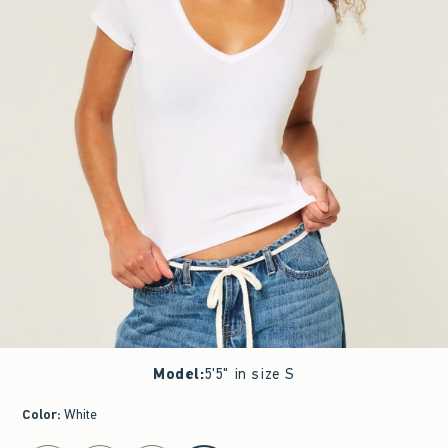
Model
:
5'5" in size S
Color
:
White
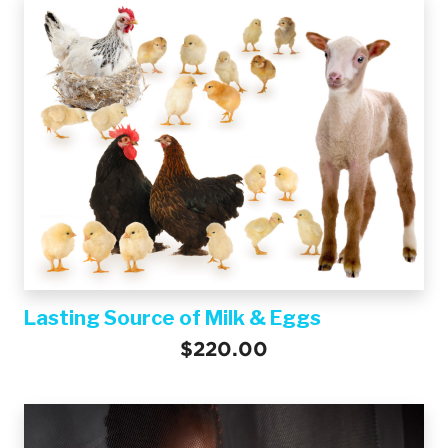
Lasting Source of Milk & Eggs
$220.00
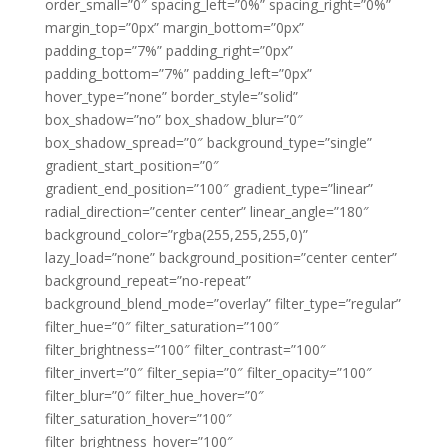
order_small=”0″ spacing_left=”0%” spacing_right=”0%”
margin_top=”0px” margin_bottom=”0px”
padding_top=”7%” padding_right=”0px”
padding_bottom=”7%” padding_left=”0px”
hover_type=”none” border_style=”solid”
box_shadow=”no” box_shadow_blur=”0″
box_shadow_spread=”0″ background_type=”single”
gradient_start_position=”0″
gradient_end_position=”100″ gradient_type=”linear”
radial_direction=”center center” linear_angle=”180″
background_color=”rgba(255,255,255,0)”
lazy_load=”none” background_position=”center center”
background_repeat=”no-repeat”
background_blend_mode=”overlay” filter_type=”regular”
filter_hue=”0″ filter_saturation=”100″
filter_brightness=”100″ filter_contrast=”100″
filter_invert=”0″ filter_sepia=”0″ filter_opacity=”100″
filter_blur=”0″ filter_hue_hover=”0″
filter_saturation_hover=”100″
filter_brightness_hover=”100″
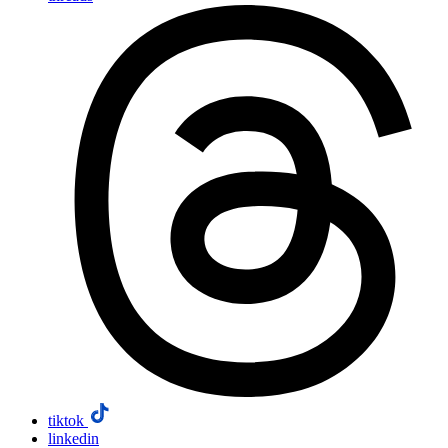
tiktok
linkedin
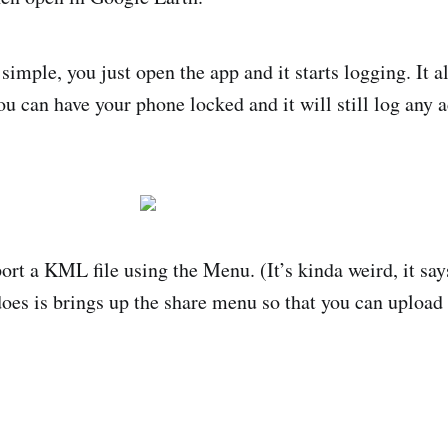
simple, you just open the app and it starts logging. It a
u can have your phone locked and it will still log any a
ort a KML file using the Menu. (It’s kinda weird, it say
oes is brings up the share menu so that you can upload t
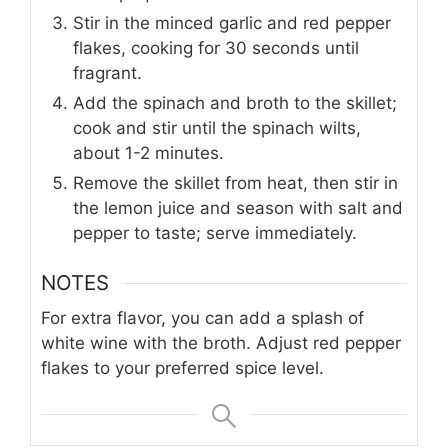
Stir in the minced garlic and red pepper
flakes, cooking for 30 seconds until
fragrant.
Add the spinach and broth to the skillet;
cook and stir until the spinach wilts,
about 1-2 minutes.
Remove the skillet from heat, then stir in
the lemon juice and season with salt and
pepper to taste; serve immediately.
NOTES
For extra flavor, you can add a splash of
white wine with the broth. Adjust red pepper
flakes to your preferred spice level.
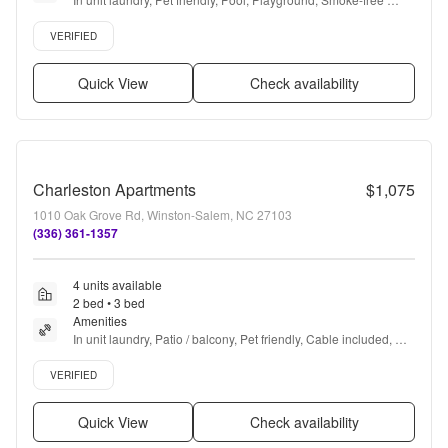
community, E-payments + more
Verified listing
VERIFIED
Quick View
Check availability
Charleston Apartments
$1,075
1010 Oak Grove Rd, Winston-Salem, NC 27103
(336) 361-1357
4 units available
2 bed • 3 bed
Amenities
In unit laundry, Patio / balcony, Pet friendly, Cable included, 
Parking, Stainless steel + more
Verified listing
VERIFIED
Quick View
Check availability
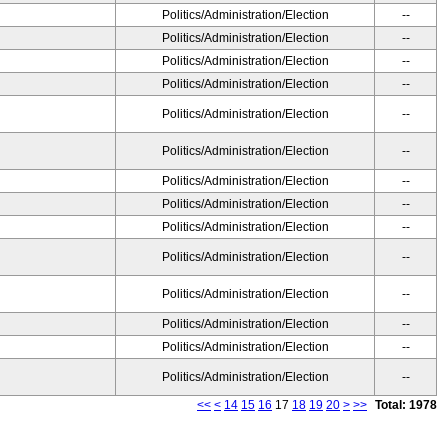
Politics/Administration/Election
--
Politics/Administration/Election
--
Politics/Administration/Election
--
Politics/Administration/Election
--
Politics/Administration/Election
--
Politics/Administration/Election
--
Politics/Administration/Election
--
Politics/Administration/Election
--
Politics/Administration/Election
--
Politics/Administration/Election
--
Politics/Administration/Election
--
Politics/Administration/Election
--
Politics/Administration/Election
--
Politics/Administration/Election
--
<<
<
14
15
16
17
18
19
20
>
>>
Total: 1978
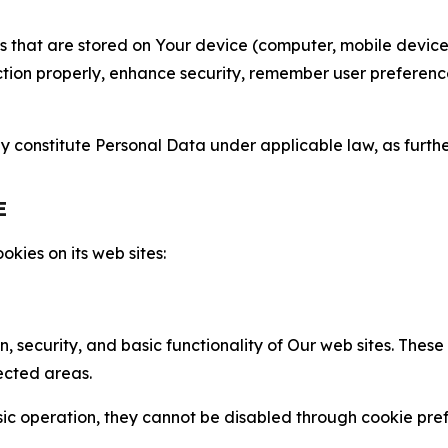
gies that are stored on Your device (computer, mobile devi
nction properly, enhance security, remember user preferen
constitute Personal Data under applicable law, as further
E
kies on its web sites:
n, security, and basic functionality of Our web sites. The
ected areas.
c operation, they cannot be disabled through cookie pref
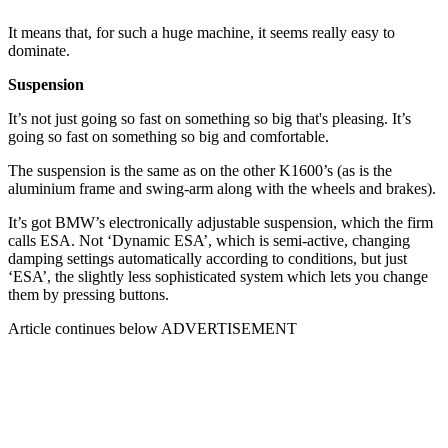
It means that, for such a huge machine, it seems really easy to
dominate.
Suspension
It’s not just going so fast on something so big that's pleasing. It’s
going so fast on something so big and comfortable.
The suspension is the same as on the other K1600’s (as is the
aluminium frame and swing-arm along with the wheels and brakes).
It’s got BMW’s electronically adjustable suspension, which the firm
calls ESA. Not ‘Dynamic ESA’, which is semi-active, changing
damping settings automatically according to conditions, but just
‘ESA’, the slightly less sophisticated system which lets you change
them by pressing buttons.
Article continues below
ADVERTISEMENT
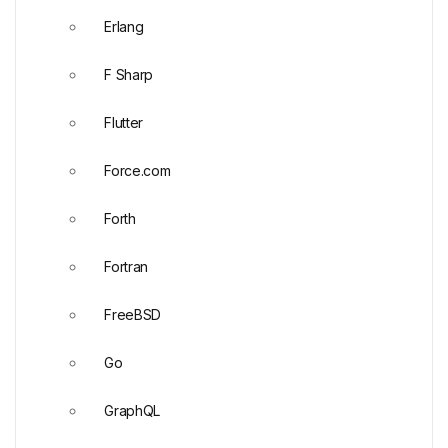
Erlang
F Sharp
Flutter
Force.com
Forth
Fortran
FreeBSD
Go
GraphQL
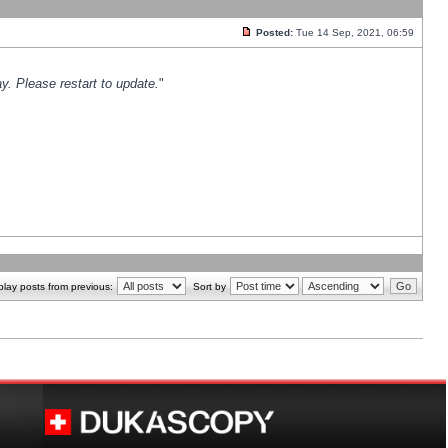
Posted:
Tue 14 Sep, 2021, 06:59
y. Please restart to update.
"
play posts from previous:
Sort by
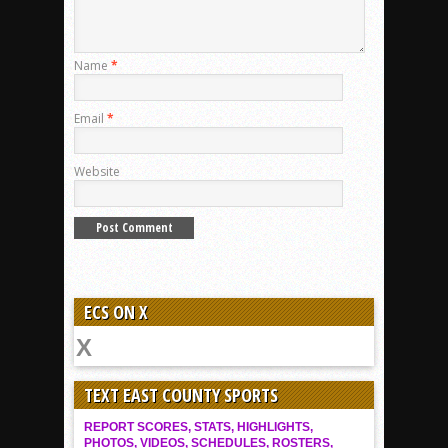
Name
*
Email
*
Website
ECS ON X
TEXT EAST COUNTY SPORTS
REPORT SCORES, STATS, HIGHLIGHTS,
PHOTOS, VIDEOS, SCHEDULES, ROSTERS,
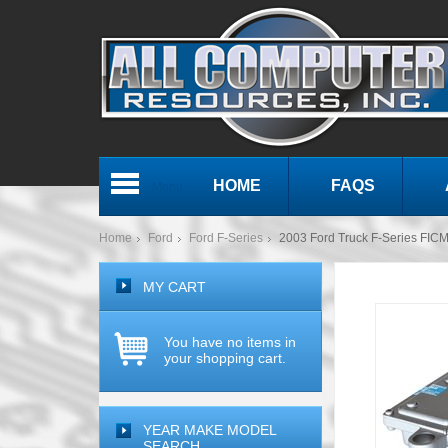
HOME
FAQS
Menu
Home
Ford
Ford F-Series
2003 Ford Truck F-Series FICM 
MY CART
You have no items in
your shopping cart.
YEAR MAKE MODEL
SEARCH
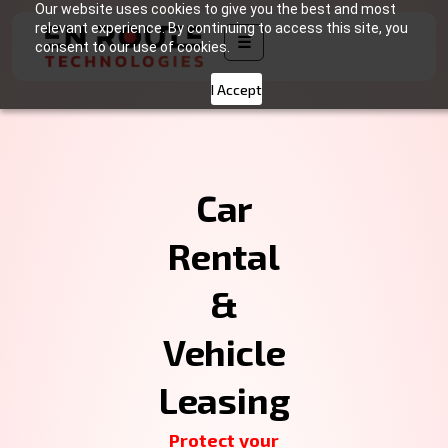
Our website uses cookies to give you the best and most
relevant experience. By continuing to access this site, you
☰
consent to our use of cookies.
I Accept
Car
Rental
&
Vehicle
Leasing
Protect your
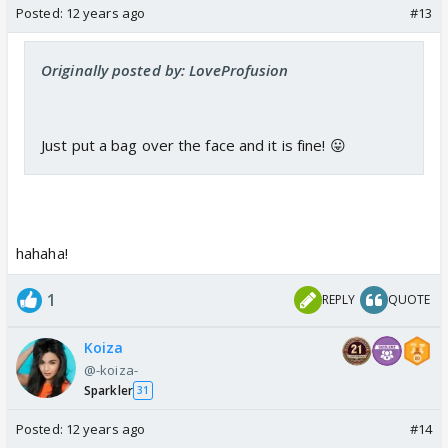
Posted:
12 years ago
#13
Originally posted by: LoveProfusion
Just put a bag over the face and it is fine! 😛
hahaha!
1
REPLY
QUOTE
Koiza
@-koiza-
Sparkler
31
Posted:
12 years ago
#14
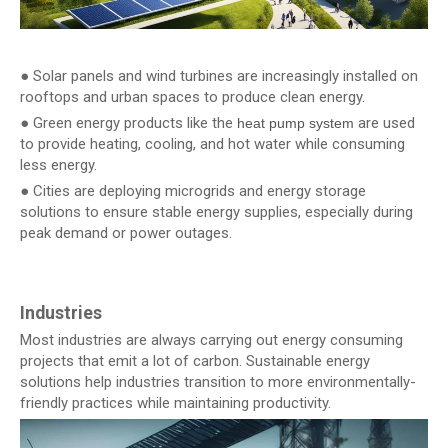
● Solar panels and wind turbines are increasingly installed on
rooftops and urban spaces to produce clean energy.
● Green energy products like the
are used
heat pump system
to provide heating, cooling, and hot water while consuming
less energy.
● Cities are deploying microgrids and energy storage
solutions to ensure stable energy supplies, especially during
peak demand or power outages.
Industries
Most industries are always carrying out energy consuming
projects that emit a lot of carbon. Sustainable energy
solutions help industries transition to more environmentally-
friendly practices while maintaining productivity.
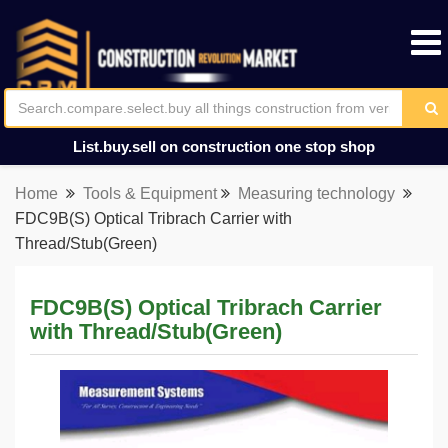
List.buy.sell on construction one stop shop
Home
Tools & Equipment
Measuring technology
FDC9B(S) Optical Tribrach Carrier with
Thread/Stub(Green)
FDC9B(S) Optical Tribrach Carrier
with Thread/Stub(Green)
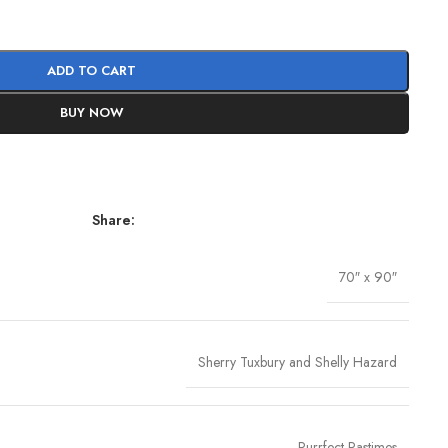
ADD TO CART
BUY NOW
Share:
70″ x 90″
Sherry Tuxbury and Shelly Hazard
Purrfect Pastimes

------------------------------------------------------------

_Exercise_. Set down the entries above word for word, but drop any image.

_Result below_.
Model
:
5'5" in size S
Color
:
White
Lasting Source of Milk & Eggs
$220.00
order_small=”0″ spacing_left=”0%” spacing_right=”0%”
margin_top=”0px” margin_bottom=”0px”
padding_top=”7%” padding_right=”0px”
padding_bottom=”7%” padding_left=”0px”
hover_type=”none” border_style=”solid”
box_shadow=”no” box_shadow_blur=”0″
box_shadow_spread=”0″ background_type=”single”
gradient_start_position=”0″
gradient_end_position=”100″ gradient_type=”linear”
radial_direction=”center center” linear_angle=”180″
background_color=”rgba(255,255,255,0)”
lazy_load=”none” background_position=”center center”
background_repeat=”no-repeat”
background_blend_mode=”overlay” filter_type=”regular”
filter_hue=”0″ filter_saturation=”100″
filter_brightness=”100″ filter_contrast=”100″
filter_invert=”0″ filter_sepia=”0″ filter_opacity=”100″
filter_blur=”0″ filter_hue_hover=”0″
filter_saturation_hover=”100″
filter_brightness_hover=”100″
tiktok
linkedin
simple, you just open the app and it starts logging. It a
u can have your phone locked and it will still log any a
ort a KML file using the Menu. (It’s kinda weird, it say
oes is brings up the share menu so that you can upload t
Stir in the minced garlic and red pepper
flakes, cooking for 30 seconds until
fragrant.
Add the spinach and broth to the skillet;
cook and stir until the spinach wilts,
about 1-2 minutes.
Remove the skillet from heat, then stir in
the lemon juice and season with salt and
pepper to taste; serve immediately.
NOTES
For extra flavor, you can add a splash of
white wine with the broth. Adjust red pepper
flakes to your preferred spice level.
community, E-payments + more
Verified listing
VERIFIED
Quick View
Check availability
Charleston Apartments
$1,075
1010 Oak Grove Rd, Winston-Salem, NC 27103
(336) 361-1357
4 units available
2 bed • 3 bed
Amenities
In unit laundry, Patio / balcony, Pet friendly, Cable included, 
Parking, Stainless steel + more
Verified listing
VERIFIED
Quick View
Check availability
Politics/Administration/Election
--
Politics/Administration/Election
--
Politics/Administration/Election
--
Politics/Administration/Election
--
Politics/Administration/Election
--
Politics/Administration/Election
--
Politics/Administration/Election
--
Politics/Administration/Election
--
Politics/Administration/Election
--
Politics/Administration/Election
--
Politics/Administration/Election
--
Politics/Administration/Election
--
Politics/Administration/Election
--
Politics/Administration/Election
--
<<
<
14
15
16
17
18
19
20
>
>>
Total: 1978
gies that are stored on Your device (computer, mobile devi
nction properly, enhance security, remember user preferen
constitute Personal Data under applicable law, as further
E
kies on its web sites:
n, security, and basic functionality of Our web sites. The
ected areas.
c operation, they cannot be disabled through cookie pref
It means that, for such a huge machine, it seems really easy to
dominate.
Suspension
It’s not just going so fast on something so big that's pleasing. It’s
going so fast on something so big and comfortable.
The suspension is the same as on the other K1600’s (as is the
aluminium frame and swing-arm along with the wheels and brakes).
It’s got BMW’s electronically adjustable suspension, which the firm
calls ESA. Not ‘Dynamic ESA’, which is semi-active, changing
damping settings automatically according to conditions, but just
‘ESA’, the slightly less sophisticated system which lets you change
them by pressing buttons.
Article continues below
ADVERTISEMENT
Erlang
F Sharp
Flutter
Force.com
Forth
Fortran
FreeBSD
Go
GraphQL
Posted:
Tue 14 Sep, 2021, 06:59
y. Please restart to update.
"
play posts from previous:
Sort by
Name
*
Email
*
Website
ECS ON X
TEXT EAST COUNTY SPORTS
REPORT SCORES, STATS, HIGHLIGHTS,
PHOTOS, VIDEOS, SCHEDULES, ROSTERS,
HOME
FAQS
Menu
Home
Ford
Ford F-Series
2003 Ford Truck F-Series FICM 
MY CART
You have no items in
your shopping cart.
YEAR MAKE MODEL
SEARCH
Our website uses cookies to give you the best and most
relevant experience. By continuing to access this site, you
☰
consent to our use of cookies.
I Accept
Car
Rental
&
Vehicle
Leasing
Protect your
Posted:
12 years ago
#13
Originally posted by: LoveProfusion
Just put a bag over the face and it is fine! 😛
hahaha!
1
REPLY
QUOTE
Koiza
@-koiza-
Sparkler
31
Posted:
12 years ago
#14
● Solar panels and wind turbines are increasingly installed on
rooftops and urban spaces to produce clean energy.
● Green energy products like the
are used
heat pump system
to provide heating, cooling, and hot water while consuming
less energy.
● Cities are deploying microgrids and energy storage
solutions to ensure stable energy supplies, especially during
peak demand or power outages.
Industries
Most industries are always carrying out energy consuming
projects that emit a lot of carbon. Sustainable energy
solutions help industries transition to more environmentally-
friendly practices while maintaining productivity.
List.buy.sell on construction one stop shop
Home
Tools & Equipment
Measuring technology
FDC9B(S) Optical Tribrach Carrier with
Thread/Stub(Green)
FDC9B(S) Optical Tribrach Carrier
with Thread/Stub(Green)
ADD TO CART
BUY NOW
Share:
70″ x 90″
Sherry Tuxbury and Shelly Hazard
Purrfect Pastimes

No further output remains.